## Exercise objective
Send each entry back exactly as given, pictures excluded.

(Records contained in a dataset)
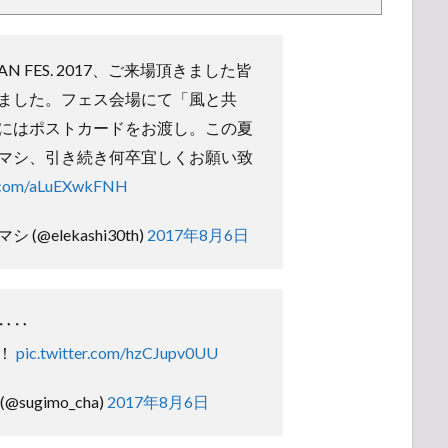
PAN FES. 2017、ご来場頂きました皆
ました。フェス会場にて「風と共
にはポストカードをお渡し。この夏
マシ、引き続き何卒宜しくお願い致
r.com/aLuEXwkFNH
@elekashi30th)
2017年8月6日
‥‥
！
pic.twitter.com/hzCJupv0UU
sugimo_cha)
2017年8月6日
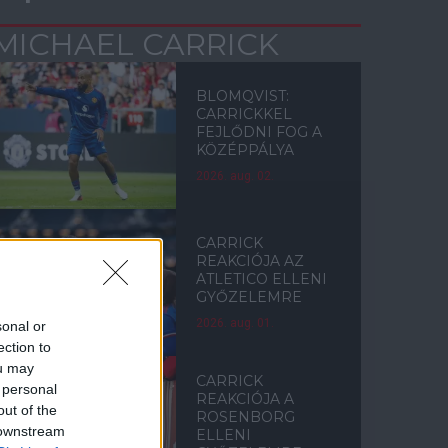
MICHAEL CARRICK
BLOMQVIST:
CARRICKKEL
FEJLŐDNI FOG A
KÖZÉPPÁLYA
2026. aug. 02.
CARRICK
REAKCIÓJA AZ
ATLETICO ELLENI
GYŐZELEMRE
2026. aug. 01.
sonal or
ection to
ou may
CARRICK
 personal
REAKCIÓJA A
out of the
ROSENBORG
 downstream
ELLENI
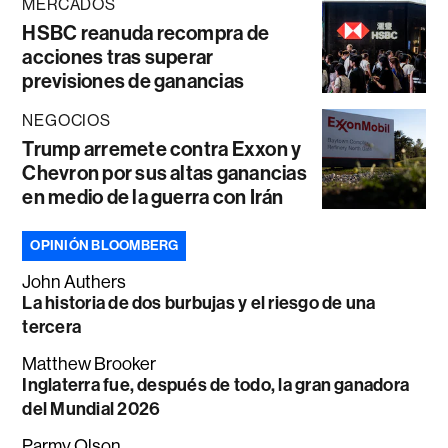
MERCADOS
HSBC reanuda recompra de
acciones tras superar
previsiones de ganancias
NEGOCIOS
Trump arremete contra Exxon y
Chevron por sus altas ganancias
en medio de la guerra con Irán
OPINIÓN BLOOMBERG
John Authers
La historia de dos burbujas y el riesgo de una
tercera
Matthew Brooker
Inglaterra fue, después de todo, la gran ganadora
del Mundial 2026
Parmy Olson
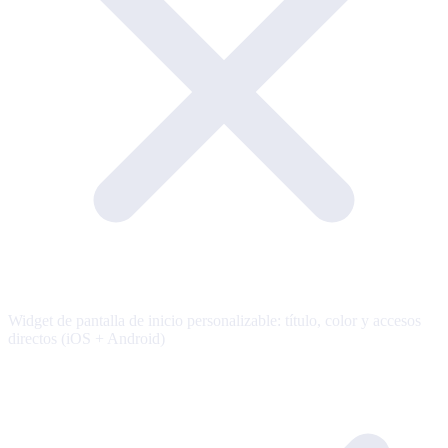
Widget de pantalla de inicio personalizable: título, color y accesos
directos (iOS + Android)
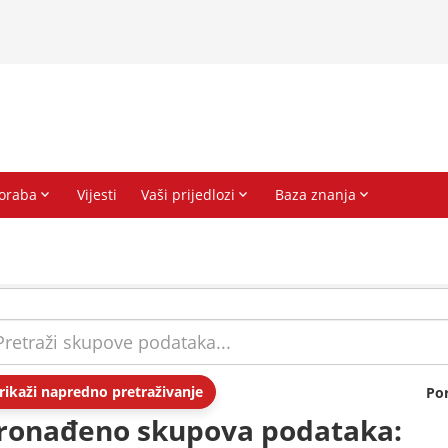
rikaži napredno pretraživanje
Po
ronađeno skupova podataka:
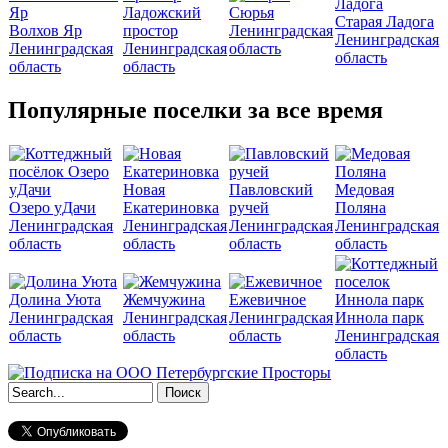
Ладожский
Сюрья
Старая Ладога
Волхов Яр
простор
Ленинградская
Ленинградская
Ленинградская
Ленинградская
область
область
область
область
Популярные поселки за все время
Новая
Павловский
Медовая
Озеро уДачи
Екатериновка
ручей
Поляна
Ленинградская
Ленинградская
Ленинградская
Ленинградская
область
область
область
область
Долина Уюта
Жемчужина
Ежевичное
Ленинградская
Ленинградская
Ленинградская
Иннола парк
область
область
область
Ленинградская
область
Форма поиска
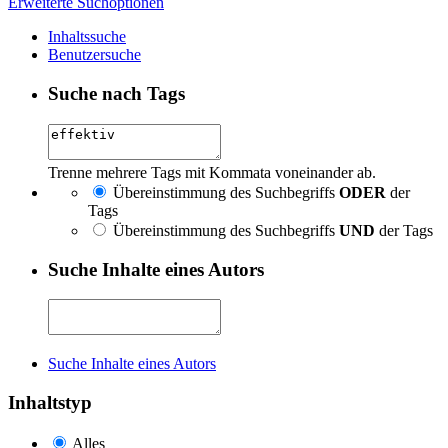
Erweiterte Suchoptionen
Inhaltssuche
Benutzersuche
Suche nach Tags
Trenne mehrere Tags mit Kommata voneinander ab.
Übereinstimmung des Suchbegriffs
ODER
der
Tags
Übereinstimmung des Suchbegriffs
UND
der Tags
Suche Inhalte eines Autors
Suche Inhalte eines Autors
Inhaltstyp
Alles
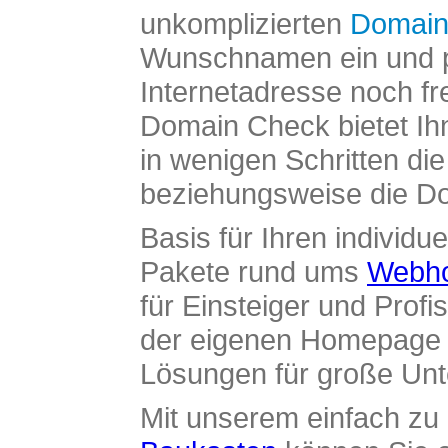
unkomplizierten
Domain
Wunschnamen ein und pr
Internetadresse noch fre
Domain Check bietet Ih
in wenigen Schritten di
beziehungsweise die Dom
Basis für Ihren individue
Pakete rund ums
Webho
für Einsteiger und Profi
der eigenen Homepage ü
Lösungen für große Un
Mit unserem einfach z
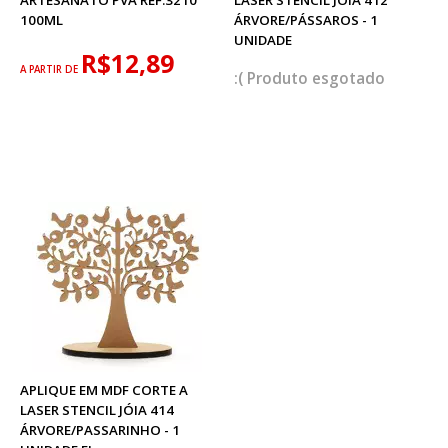
ARTESANATO PVA REF.3210
LASER STENCIL JÓIA 412
100ML
ÁRVORE/PÁSSAROS - 1
UNIDADE
R$12,89
A PARTIR DE
esgotado
APLIQUE EM MDF CORTE A
LASER STENCIL JÓIA 414
ÁRVORE/PASSARINHO - 1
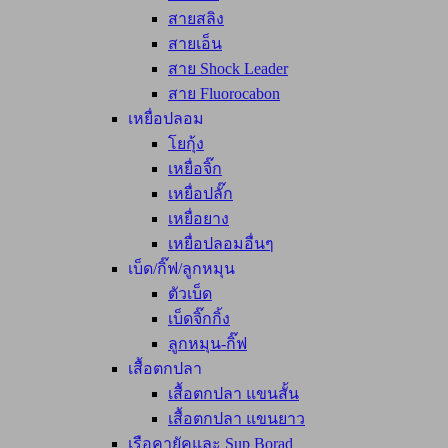
สายสลิง
สายเอ็น
สาย Shock Leader
สาย Fluorocabon
เหยื่อปลอม
โยกุ้ง
เหยื่อจิ๊ก
เหยื่อปลั๊ก
เหยื่อยาง
เหยื่อปลอมอื่นๆ
เบ็ด/กิ๊ฟ/ลูกหมุน
ตัวเบ็ด
เบ็ดจิ๊กกิ้ง
ลูกหมุน-กิ๊ฟ
เสื้อตกปลา
เสื้อตกปลา แขนสั้น
เสื้อตกปลา แขนยาว
เรือคายัคและ Sup Borad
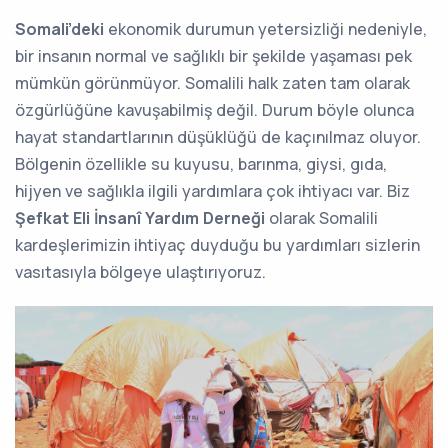
Somali’deki
ekonomik durumun yetersizliği nedeniyle,
bir insanın normal ve sağlıklı bir şekilde yaşaması pek
mümkün görünmüyor. Somalili halk zaten tam olarak
özgürlüğüne kavuşabilmiş değil. Durum böyle olunca
hayat standartlarının düşüklüğü de kaçınılmaz oluyor.
Bölgenin özellikle su kuyusu, barınma, giysi, gıda,
hijyen ve sağlıkla ilgili yardımlara çok ihtiyacı var. Biz
Şefkat Eli İnsanî Yardım Derneği
olarak Somalili
kardeşlerimizin ihtiyaç duyduğu bu yardımları sizlerin
vasıtasıyla bölgeye ulaştırıyoruz.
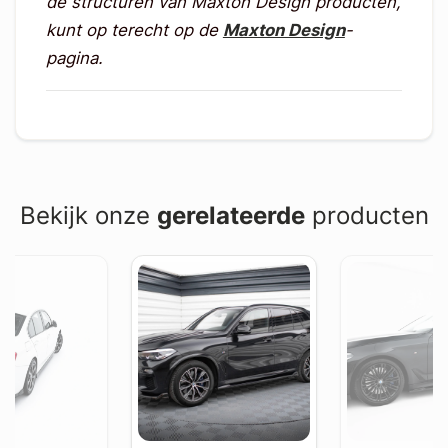
de structuren van Maxton Design producten,
kunt op terecht op de
Maxton Design
-
pagina.
Bekijk onze
gerelateerde
producten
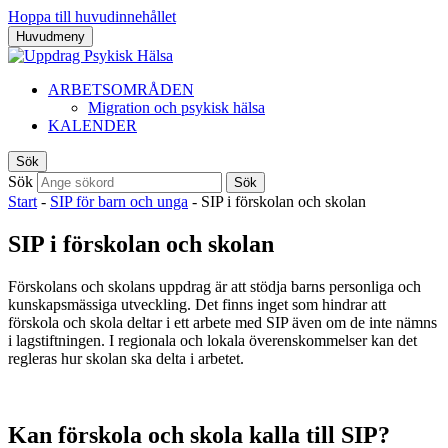
Hoppa till huvudinnehållet
Huvudmeny
ARBETSOMRÅDEN
Migration och psykisk hälsa
KALENDER
Sök
Sök
Sök
Start
-
SIP för barn och unga
-
SIP i förskolan och skolan
SIP i förskolan och skolan
Förskolans och skolans uppdrag är att stödja barns personliga och
kunskapsmässiga utveckling. Det finns inget som hindrar att
förskola och skola deltar i ett arbete med SIP även om de inte nämns
i lagstiftningen. I regionala och lokala överenskommelser kan det
regleras hur skolan ska delta i arbetet.
Kan förskola och skola kalla till SIP?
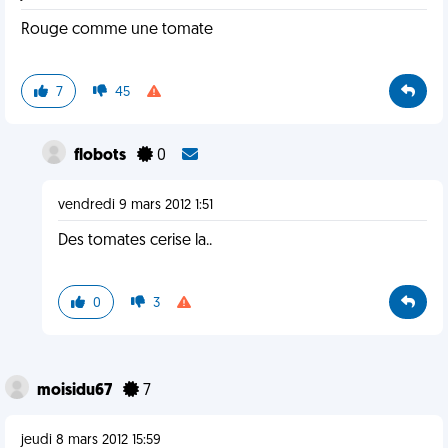
Rouge comme une tomate
7
45
flobots
0
vendredi 9 mars 2012 1:51
Des tomates cerise la..
0
3
moisidu67
7
jeudi 8 mars 2012 15:59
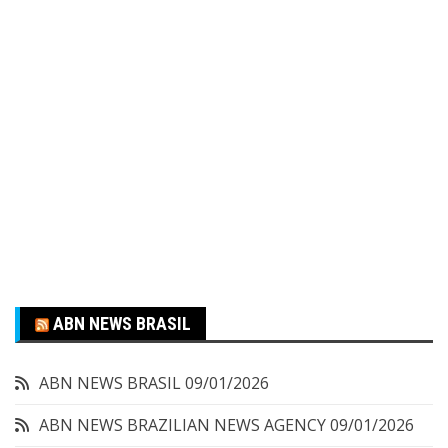
ABN NEWS BRASIL
ABN NEWS BRASIL
09/01/2026
ABN NEWS BRAZILIAN NEWS AGENCY
09/01/2026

## Answer to this problem
PAN FES. 2017、ご来場頂きました皆
ました。フェス会場にて「風と共
にはポストカードをお渡し。この夏
マシ、引き続き何卒宜しくお願い致
r.com/aLuEXwkFNH
@elekashi30th)
2017年8月6日
‥‥
！
pic.twitter.com/hzCJupv0UU
sugimo_cha)
2017年8月6日
MICHAEL CARRICK
BLOMQVIST:
CARRICKKEL
FEJLŐDNI FOG A
KÖZÉPPÁLYA
2026. aug. 02.
CARRICK
REAKCIÓJA AZ
ATLETICO ELLENI
GYŐZELEMRE
2026. aug. 01.
sonal or
ection to
ou may
CARRICK
 personal
REAKCIÓJA A
out of the
ROSENBORG
 downstream
ELLENI
MERCADOS
HSBC reanuda recompra de
acciones tras superar
previsiones de ganancias
NEGOCIOS
Trump arremete contra Exxon y
Chevron por sus altas ganancias
en medio de la guerra con Irán
OPINIÓN BLOOMBERG
John Authers
La historia de dos burbujas y el riesgo de una
tercera
Matthew Brooker
Inglaterra fue, después de todo, la gran ganadora
del Mundial 2026
Parmy Olson
Widget de pantalla de inicio personalizable: título, color y accesos
directos (iOS + Android)
rikaži napredno pretraživanje
Po
ronađeno skupova podataka:
Ладожский
Сюрья
Старая Ладога
Волхов Яр
простор
Ленинградская
Ленинградская
Ленинградская
Ленинградская
область
область
область
область
Популярные поселки за все время
Новая
Павловский
Медовая
Озеро уДачи
Екатериновка
ручей
Поляна
Ленинградская
Ленинградская
Ленинградская
Ленинградская
область
область
область
область
Долина Уюта
Жемчужина
Ежевичное
Ленинградская
Ленинградская
Ленинградская
Иннола парк
область
область
область
Ленинградская
область
Форма поиска
Erweiterte Suchoptionen
Inhaltssuche
Benutzersuche
Suche nach Tags
Trenne mehrere Tags mit Kommata voneinander ab.
Übereinstimmung des Suchbegriffs
ODER
der
Tags
Übereinstimmung des Suchbegriffs
UND
der Tags
Suche Inhalte eines Autors
Suche Inhalte eines Autors
Inhaltstyp
Alles
unkomplizierten
Domain
Wunschnamen ein und pr
Internetadresse noch fre
Domain Check bietet Ih
in wenigen Schritten di
beziehungsweise die Dom
Basis für Ihren individue
Pakete rund ums
Webho
für Einsteiger und Profi
der eigenen Homepage ü
Lösungen für große Un
Mit unserem einfach z
ARTESANATO PVA REF.3210
LASER STENCIL JÓIA 412
100ML
ÁRVORE/PÁSSAROS - 1
UNIDADE
R$12,89
A PARTIR DE
esgotado
APLIQUE EM MDF CORTE A
LASER STENCIL JÓIA 414
ÁRVORE/PASSARINHO - 1
สายสลิง
สายเอ็น
สาย Shock Leader
สาย Fluorocabon
เหยื่อปลอม
โยกุ้ง
เหยื่อจิ๊ก
เหยื่อปลั๊ก
เหยื่อยาง
เหยื่อปลอมอื่นๆ
เบ็ด/กิ๊ฟ/ลูกหมุน
ตัวเบ็ด
เบ็ดจิ๊กกิ้ง
ลูกหมุน-กิ๊ฟ
เสื้อตกปลา
เสื้อตกปลา แขนสั้น
เสื้อตกปลา แขนยาว
เรือคายัคและ Sup Borad
Somali’deki
ekonomik durumun yetersizliği nedeniyle,
bir insanın normal ve sağlıklı bir şekilde yaşaması pek
mümkün görünmüyor. Somalili halk zaten tam olarak
özgürlüğüne kavuşabilmiş değil. Durum böyle olunca
hayat standartlarının düşüklüğü de kaçınılmaz oluyor.
Bölgenin özellikle su kuyusu, barınma, giysi, gıda,
hijyen ve sağlıkla ilgili yardımlara çok ihtiyacı var. Biz
Şefkat Eli İnsanî Yardım Derneği
olarak Somalili
kardeşlerimizin ihtiyaç duyduğu bu yardımları sizlerin
vasıtasıyla bölgeye ulaştırıyoruz.
de structuren van Maxton Design producten,
kunt op terecht op de
Maxton Design
-
pagina.
Bekijk onze
gerelateerde
producten
Hoppa till huvudinnehållet
Huvudmeny
ARBETSOMRÅDEN
Migration och psykisk hälsa
KALENDER
Sök
Sök
Sök
Start
-
SIP för barn och unga
-
SIP i förskolan och skolan
SIP i förskolan och skolan
Förskolans och skolans uppdrag är att stödja barns personliga och
kunskapsmässiga utveckling. Det finns inget som hindrar att
förskola och skola deltar i ett arbete med SIP även om de inte nämns
i lagstiftningen. I regionala och lokala överenskommelser kan det
regleras hur skolan ska delta i arbetet.
Kan förskola och skola kalla till SIP?
Rouge comme une tomate
7
45
flobots
0
vendredi 9 mars 2012 1:51
Des tomates cerise la..
0
3
moisidu67
7
jeudi 8 mars 2012 15:59
ABN NEWS BRASIL
ABN NEWS BRASIL
09/01/2026
ABN NEWS BRAZILIAN NEWS AGENCY
09/01/2026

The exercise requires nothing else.